UKZN Hosts Gunther H. Wittenberg Memorial Lecture
The Professor Gunther H Wittenberg Memorial Lecture held on UKZN’s Pietermaritzburg campus was hosted by the School of Religion, Philosophy and Classics (SRPC) and its Ujamaa Centre for Community Development and Research together with the Lutheran Institute for Theological Education and Training (LTI).
The lecture is held to celebrate the life of Wittenberg (1935-2014), a Lutheran pastor and an old-testament scholar who pioneered Environmental Biblical Theology in South Africa. In his writings, Wittenberg called on people of faith to adopt prophetic stances on the way the environment was treated.
Wittenberg played a vital role in the founding of the School of Theology, the Ujamaa Centre as well the LTI.
Guest speaker, the Reverend Canon Dr Kapya John Kaoma, a visiting researcher from the Boston University Center for Global Christianity and Mission in the United States as well as adjunct Professor at the Episcopal Divinity School, delivered a presentation on the theme: Earth-Theology and Humanitarianism: Lessons Yet Learnt.
A renowned academic who has published widely, Kaoma’s research interests include African religion, global Christianity, eco-social and cross-cultural ethics, and ecological theology and ethics.
Kaoma was recently presented with the International Human Rights Award by the Lesbian and Gay association in Mexico City.
In his lecture, Kaoma spoke about the mounting life-threatening ecological crisis, which compromises the quality of all life in Africa and the rest of the world and demands an interdisciplinary analysis, including wrestling with issues of imperialism, human development, sustainability, income inequality, gender, land, rights, neo-liberalism, poverty, racism and ecological integrity.
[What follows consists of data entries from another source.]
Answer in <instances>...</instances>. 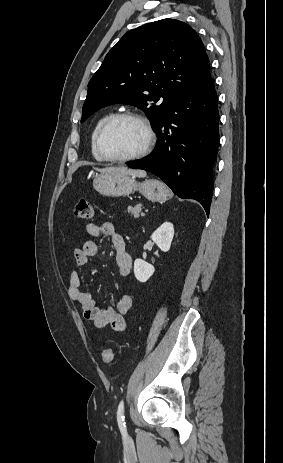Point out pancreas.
Returning <instances> with one entry per match:
<instances>
[{
  "label": "pancreas",
  "instance_id": "1",
  "mask_svg": "<svg viewBox=\"0 0 283 463\" xmlns=\"http://www.w3.org/2000/svg\"><path fill=\"white\" fill-rule=\"evenodd\" d=\"M143 210V205L141 203L135 205V206H129L127 211L128 213L131 214L134 218H139L141 216H144V213L142 212Z\"/></svg>",
  "mask_w": 283,
  "mask_h": 463
}]
</instances>
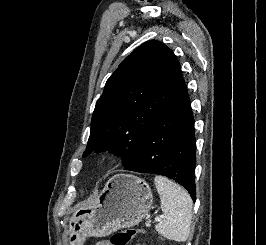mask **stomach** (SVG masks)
Returning <instances> with one entry per match:
<instances>
[{"label": "stomach", "mask_w": 266, "mask_h": 245, "mask_svg": "<svg viewBox=\"0 0 266 245\" xmlns=\"http://www.w3.org/2000/svg\"><path fill=\"white\" fill-rule=\"evenodd\" d=\"M152 205L153 195L146 181L134 175H114L93 207L73 213L69 245H84L86 237H108L118 229L135 227Z\"/></svg>", "instance_id": "stomach-1"}]
</instances>
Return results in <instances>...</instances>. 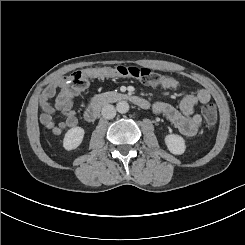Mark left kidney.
Instances as JSON below:
<instances>
[{
  "label": "left kidney",
  "instance_id": "5707ae66",
  "mask_svg": "<svg viewBox=\"0 0 245 245\" xmlns=\"http://www.w3.org/2000/svg\"><path fill=\"white\" fill-rule=\"evenodd\" d=\"M164 142L169 152L174 155H182L186 151L187 145L185 139L181 135L169 133L165 135Z\"/></svg>",
  "mask_w": 245,
  "mask_h": 245
}]
</instances>
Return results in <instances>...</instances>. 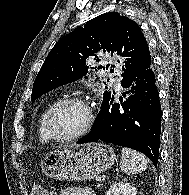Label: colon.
I'll return each mask as SVG.
<instances>
[{"instance_id": "5ec220e1", "label": "colon", "mask_w": 189, "mask_h": 195, "mask_svg": "<svg viewBox=\"0 0 189 195\" xmlns=\"http://www.w3.org/2000/svg\"><path fill=\"white\" fill-rule=\"evenodd\" d=\"M31 195H52V193L43 184H36L32 188Z\"/></svg>"}]
</instances>
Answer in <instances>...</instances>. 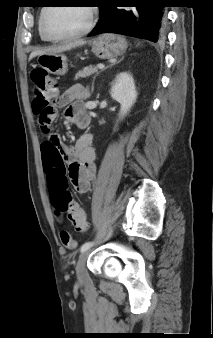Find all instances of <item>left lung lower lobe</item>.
Here are the masks:
<instances>
[{
  "instance_id": "left-lung-lower-lobe-1",
  "label": "left lung lower lobe",
  "mask_w": 213,
  "mask_h": 338,
  "mask_svg": "<svg viewBox=\"0 0 213 338\" xmlns=\"http://www.w3.org/2000/svg\"><path fill=\"white\" fill-rule=\"evenodd\" d=\"M164 4L163 0H101L100 19L89 36L111 32L162 43L167 22Z\"/></svg>"
}]
</instances>
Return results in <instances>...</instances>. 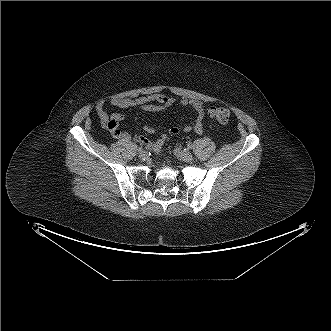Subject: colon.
Segmentation results:
<instances>
[{
    "instance_id": "colon-1",
    "label": "colon",
    "mask_w": 331,
    "mask_h": 331,
    "mask_svg": "<svg viewBox=\"0 0 331 331\" xmlns=\"http://www.w3.org/2000/svg\"><path fill=\"white\" fill-rule=\"evenodd\" d=\"M211 118L218 121L221 124H226L230 120V111L225 107L214 106L208 111Z\"/></svg>"
}]
</instances>
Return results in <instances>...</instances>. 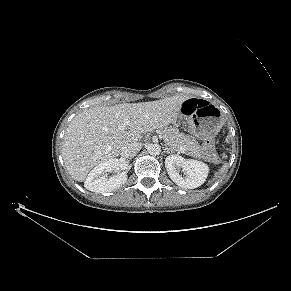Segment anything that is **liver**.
Masks as SVG:
<instances>
[{
    "instance_id": "obj_1",
    "label": "liver",
    "mask_w": 291,
    "mask_h": 291,
    "mask_svg": "<svg viewBox=\"0 0 291 291\" xmlns=\"http://www.w3.org/2000/svg\"><path fill=\"white\" fill-rule=\"evenodd\" d=\"M188 96L162 100L99 106L76 115L66 129L62 157L70 176L83 182L89 171L117 157L127 143L138 142L142 134L174 123ZM128 120L129 131L120 130Z\"/></svg>"
}]
</instances>
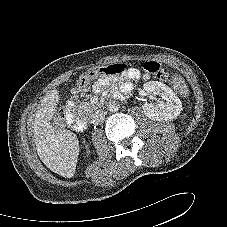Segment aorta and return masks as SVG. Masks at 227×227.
<instances>
[{"label":"aorta","instance_id":"aorta-1","mask_svg":"<svg viewBox=\"0 0 227 227\" xmlns=\"http://www.w3.org/2000/svg\"><path fill=\"white\" fill-rule=\"evenodd\" d=\"M107 109L110 111V112H117L119 110V104L117 101H110L108 104H107Z\"/></svg>","mask_w":227,"mask_h":227}]
</instances>
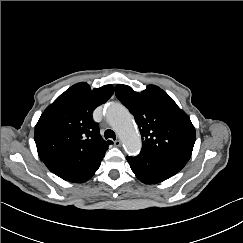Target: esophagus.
<instances>
[{
  "mask_svg": "<svg viewBox=\"0 0 243 243\" xmlns=\"http://www.w3.org/2000/svg\"><path fill=\"white\" fill-rule=\"evenodd\" d=\"M114 145L117 146V147H120L121 146V141L120 140H115L114 141Z\"/></svg>",
  "mask_w": 243,
  "mask_h": 243,
  "instance_id": "34e87169",
  "label": "esophagus"
}]
</instances>
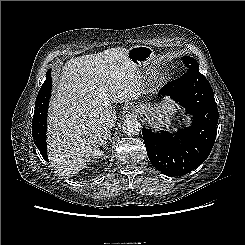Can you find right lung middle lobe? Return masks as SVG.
Instances as JSON below:
<instances>
[{
  "label": "right lung middle lobe",
  "instance_id": "obj_1",
  "mask_svg": "<svg viewBox=\"0 0 245 245\" xmlns=\"http://www.w3.org/2000/svg\"><path fill=\"white\" fill-rule=\"evenodd\" d=\"M51 70L46 73V80L43 83L35 102V112L34 114L40 115L42 113H47L49 98L51 95L52 79Z\"/></svg>",
  "mask_w": 245,
  "mask_h": 245
}]
</instances>
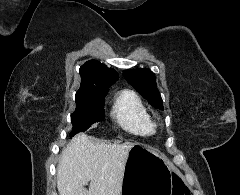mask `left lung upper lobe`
Here are the masks:
<instances>
[{"label":"left lung upper lobe","mask_w":240,"mask_h":195,"mask_svg":"<svg viewBox=\"0 0 240 195\" xmlns=\"http://www.w3.org/2000/svg\"><path fill=\"white\" fill-rule=\"evenodd\" d=\"M124 78L157 109L163 110V100L157 88L155 75L148 68L124 71Z\"/></svg>","instance_id":"5c2ea615"}]
</instances>
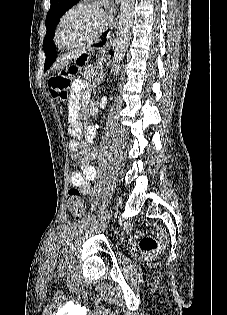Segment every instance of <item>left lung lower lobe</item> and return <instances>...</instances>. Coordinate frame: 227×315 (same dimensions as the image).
<instances>
[{
    "mask_svg": "<svg viewBox=\"0 0 227 315\" xmlns=\"http://www.w3.org/2000/svg\"><path fill=\"white\" fill-rule=\"evenodd\" d=\"M109 30H107L106 32H104L102 34V40L99 43L93 44V46L96 47H102L105 45L106 43V34ZM104 37V38H103ZM110 53L113 55V52L110 51ZM46 54V60H45V70H47L56 60V56H57V52H56V48L54 45H50L47 48V51H45Z\"/></svg>",
    "mask_w": 227,
    "mask_h": 315,
    "instance_id": "0a47b994",
    "label": "left lung lower lobe"
}]
</instances>
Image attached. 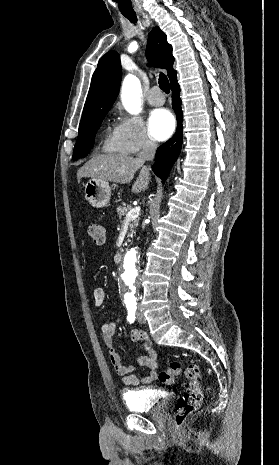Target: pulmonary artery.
<instances>
[{
    "mask_svg": "<svg viewBox=\"0 0 279 465\" xmlns=\"http://www.w3.org/2000/svg\"><path fill=\"white\" fill-rule=\"evenodd\" d=\"M147 100L149 104L153 106H160V105H163L165 102L164 95L161 93L158 87H153L149 91Z\"/></svg>",
    "mask_w": 279,
    "mask_h": 465,
    "instance_id": "1",
    "label": "pulmonary artery"
}]
</instances>
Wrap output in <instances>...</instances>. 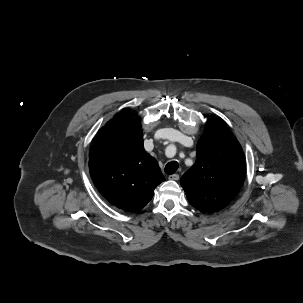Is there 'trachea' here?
<instances>
[{
    "instance_id": "obj_1",
    "label": "trachea",
    "mask_w": 303,
    "mask_h": 303,
    "mask_svg": "<svg viewBox=\"0 0 303 303\" xmlns=\"http://www.w3.org/2000/svg\"><path fill=\"white\" fill-rule=\"evenodd\" d=\"M178 166L179 165L177 161H171L167 163V165L165 166V173L168 175L174 174L177 171Z\"/></svg>"
}]
</instances>
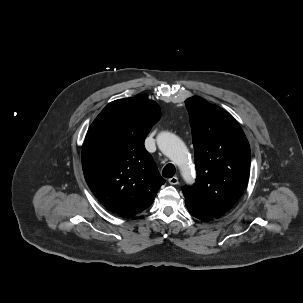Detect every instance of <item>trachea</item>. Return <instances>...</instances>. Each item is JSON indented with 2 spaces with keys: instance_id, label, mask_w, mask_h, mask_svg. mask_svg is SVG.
Here are the masks:
<instances>
[{
  "instance_id": "obj_1",
  "label": "trachea",
  "mask_w": 303,
  "mask_h": 303,
  "mask_svg": "<svg viewBox=\"0 0 303 303\" xmlns=\"http://www.w3.org/2000/svg\"><path fill=\"white\" fill-rule=\"evenodd\" d=\"M175 172V166L173 164H167L162 171V176L165 178H172Z\"/></svg>"
}]
</instances>
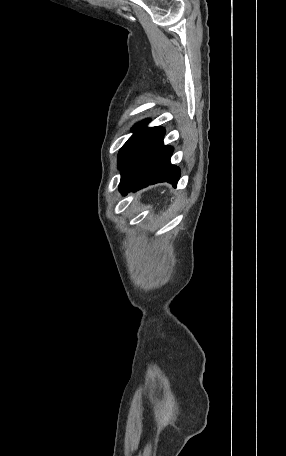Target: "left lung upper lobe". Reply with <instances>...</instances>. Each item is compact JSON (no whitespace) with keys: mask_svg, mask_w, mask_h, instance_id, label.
<instances>
[{"mask_svg":"<svg viewBox=\"0 0 286 456\" xmlns=\"http://www.w3.org/2000/svg\"><path fill=\"white\" fill-rule=\"evenodd\" d=\"M148 123V120H144L137 124L133 131L135 132L129 139L128 141L123 145V147L120 149L119 154H118V168L120 167L123 158L125 157L128 149L132 145V143L139 137V135L146 129V124Z\"/></svg>","mask_w":286,"mask_h":456,"instance_id":"left-lung-upper-lobe-1","label":"left lung upper lobe"}]
</instances>
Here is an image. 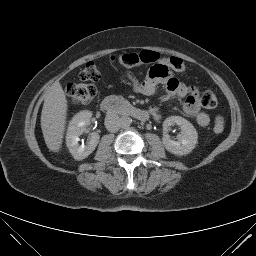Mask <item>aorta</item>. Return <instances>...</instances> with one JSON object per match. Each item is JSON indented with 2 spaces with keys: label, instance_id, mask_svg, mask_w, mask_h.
Wrapping results in <instances>:
<instances>
[{
  "label": "aorta",
  "instance_id": "obj_1",
  "mask_svg": "<svg viewBox=\"0 0 256 256\" xmlns=\"http://www.w3.org/2000/svg\"><path fill=\"white\" fill-rule=\"evenodd\" d=\"M132 123V119L129 116L121 117V127L128 128Z\"/></svg>",
  "mask_w": 256,
  "mask_h": 256
}]
</instances>
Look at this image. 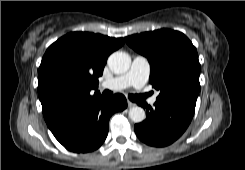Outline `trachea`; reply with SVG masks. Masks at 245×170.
<instances>
[{
  "label": "trachea",
  "mask_w": 245,
  "mask_h": 170,
  "mask_svg": "<svg viewBox=\"0 0 245 170\" xmlns=\"http://www.w3.org/2000/svg\"><path fill=\"white\" fill-rule=\"evenodd\" d=\"M113 94L112 91L109 90H105L103 92L104 96H111ZM148 96V94H144V95H133V94H129L128 97L131 101L133 102H137V101H141L143 99H145Z\"/></svg>",
  "instance_id": "1"
}]
</instances>
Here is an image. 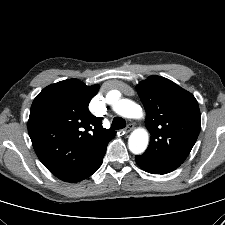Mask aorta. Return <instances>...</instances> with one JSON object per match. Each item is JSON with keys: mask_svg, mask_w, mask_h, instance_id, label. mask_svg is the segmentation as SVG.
I'll use <instances>...</instances> for the list:
<instances>
[{"mask_svg": "<svg viewBox=\"0 0 225 225\" xmlns=\"http://www.w3.org/2000/svg\"><path fill=\"white\" fill-rule=\"evenodd\" d=\"M119 92L116 90L110 91L107 94V102L112 104L113 110L122 117L126 118H141L143 116L140 105L129 99H119ZM149 142V134L146 129H135L129 136L128 147L133 154H142Z\"/></svg>", "mask_w": 225, "mask_h": 225, "instance_id": "obj_1", "label": "aorta"}]
</instances>
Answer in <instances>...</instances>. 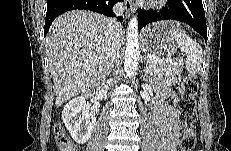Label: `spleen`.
Segmentation results:
<instances>
[{
	"mask_svg": "<svg viewBox=\"0 0 231 151\" xmlns=\"http://www.w3.org/2000/svg\"><path fill=\"white\" fill-rule=\"evenodd\" d=\"M177 44L186 56L185 66L190 75H196L203 61L202 47L190 38L185 32L177 35Z\"/></svg>",
	"mask_w": 231,
	"mask_h": 151,
	"instance_id": "obj_1",
	"label": "spleen"
}]
</instances>
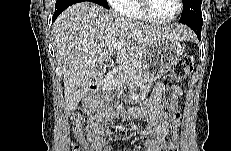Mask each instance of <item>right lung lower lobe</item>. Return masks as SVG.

Kaoma said it was a God given obligation for Christians to care for the earth. Therefore, the crises invited new paradigm shifts in theological education, Christian formation and discipleship.
‘This obligation carries ethical humanitarian efforts, it invites us to care for this earth for the sake of the poor and the future generations’ he said.
Kaoma spoke about the need to develop authentic African eco-theologies based on the African traditional spirituality of eco-social and ecological interconnectedness.
He concluded by saying that Wittenberg had invited prophesy in a time of crisis and that ‘as communities of faith we have the power to rewrite the Earth’s story.
‘Unless we act, the Earth will kill us and there will be no tomorrow.’